Once again, I have to agree with Hendrik's specific objection. … But Silman's books are deservedly among the most popular and admired in the world, and very many players have stated that his works were directly responsible for their improvement. Why is that, if imbalances aren't at the heart of chess understanding? For one thing, I don't think you can underestimate how engaging Silman's writing is; while writing in a lively style, he finds typical and therefore instructive examples. … For most people, learning without joy or inspiration isn't very productive.

The references to liveliness bring to mind the psychological principle of desirable difficulty (warning: PDF link): methods like rereading material create a momentary feeling that learning is taking place but are actually much worse than testing, which induces more learning but creates immediate feelings of lower performance.

Also interesting is to look for other cases of this broader distinction between methodical/formal study and just gobbling down patterns as fast as you can. Sports stories often feature scrappy players who have ingrained thousands of patterns just kicking the ball around compared to their well-heeled competitors. The most obvious parallel is language learning: Stephen Krashen’s input hypothesis argues that explicit instruction doesn’t affect learning, which flows entirely from the quantity of “comprehensible input” (which is understandable while containing a marginal increase in language-knowledge). Anecdotally a lot of people attribute most of their English fluency to watching a hundred hours of Friends while most language students describe retaining very little.

On the other hand, while Silman and others recommend skimming hundreds of high-level chess games to quickly absorb patterns, I’ve never heard of anyone quickly skimming hundreds of mathematics problems or leetcode problems. People are instead strongly advised to try as hard as they can to solve problems before giving up.

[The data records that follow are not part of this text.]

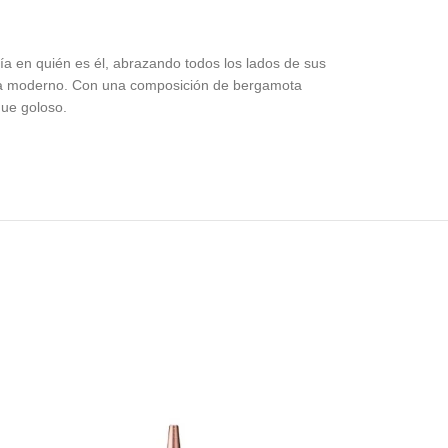
ía en quién es él, abrazando todos los lados de sus
roma moderno. Con una composición de bergamota
que goloso.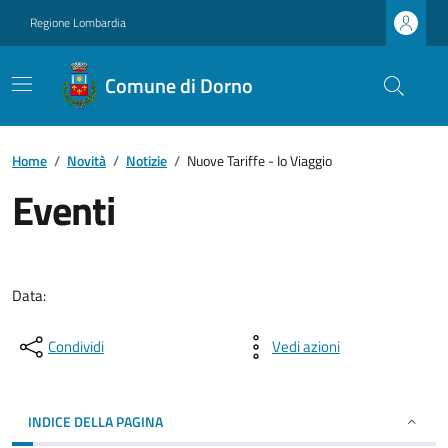
Regione Lombardia
Comune di Dorno
Home
/
Novità
/
Notizie
/
Nuove Tariffe - Io Viaggio
Eventi
Data:
Condividi
Vedi azioni
INDICE DELLA PAGINA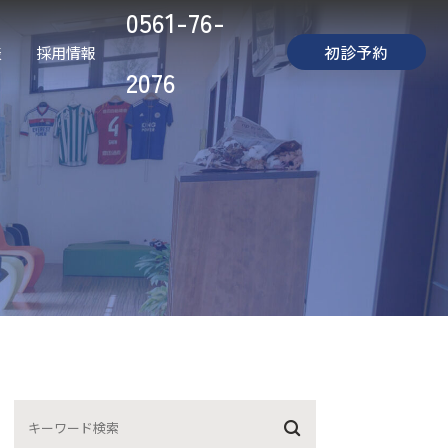
0561-76-
初診予約
表
採用情報
2076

I asked the nearest IMO medalist to explain. He said that unlike peeking at the best move in a chess position after briefly considering what move you’d play yourself in the situation, reading the solution to a hard math problem doesn’t give you much of what you need to solve similar problems. Individual moves are the final atomic unit of a chess game, but math solutions are divided into many smaller “moves” and there isn’t any resource to quickly skim many math problems at various stages of solution and peek at the best “next move.” In the extreme case, reading just the numerical solutions to math problems would obviously not help you at all. But specific steps could be trained via pattern-avalanche—e.g., for problems that ask you to “prove statement X or provide a counterexample” you might be able to absorb the patterns that give you the intuition for whether you should start searching for a proof or a counterexample.

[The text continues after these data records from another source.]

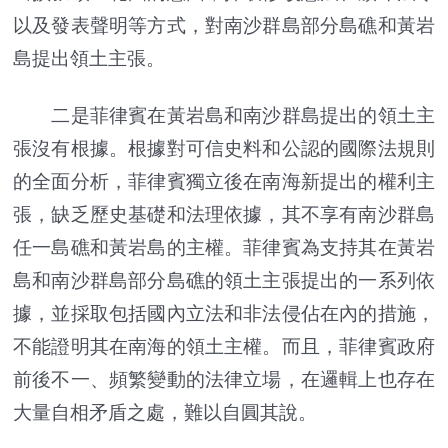
以及發表聲明等方式，對南沙群島部分島礁和黃岩
島提出領土主張。
二是菲律賓在黃岩島和南沙群島提出的領土主
張沒有根據。根據對可信史料和公認的國際法規則
的全面分析，菲律賓獨立後在南海新提出的權利主
張，缺乏歷史基礎和法理依據，其不享有南沙群島
任一島礁和黃岩島的主權。菲律賓為支持其在黃岩
島和南沙群島部分島礁的領土主張提出的一系列依
據，並採取包括國內立法和非法侵佔在內的措施，
不能證明其在南海的領土主權。而且，菲律賓政府
前後不一、頻繁變動的法律立場，在邏輯上也存在
大量自相矛盾之處，難以自圓其說。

Reading thousands of leetcode problems while briefly chunking the solution into parts still feels promising. My recent refreshing of some technical chops is what reminded me of Hendriks’s book again in the first place (I’d first skimmed it while in a book store set up at the US Junior Open in 2013). The book isn’t very good but lends some evidence to the general question above and confirms my biases about “spinning your wheels reading” vs “grinding out reps.”

New Comment
2 comments, sorted by Click to highlight new comments since:

I think it could be very valuable to use a language model to iterate over thousands of problems and identify the most common data structures and algorithms in order of how common they are.

For what it's worth, I read it when it came out and loved it. I lent it to a friend who never gave it back, which is probably another point in favour. I also enjoyed the follow-up "On the origin of good moves".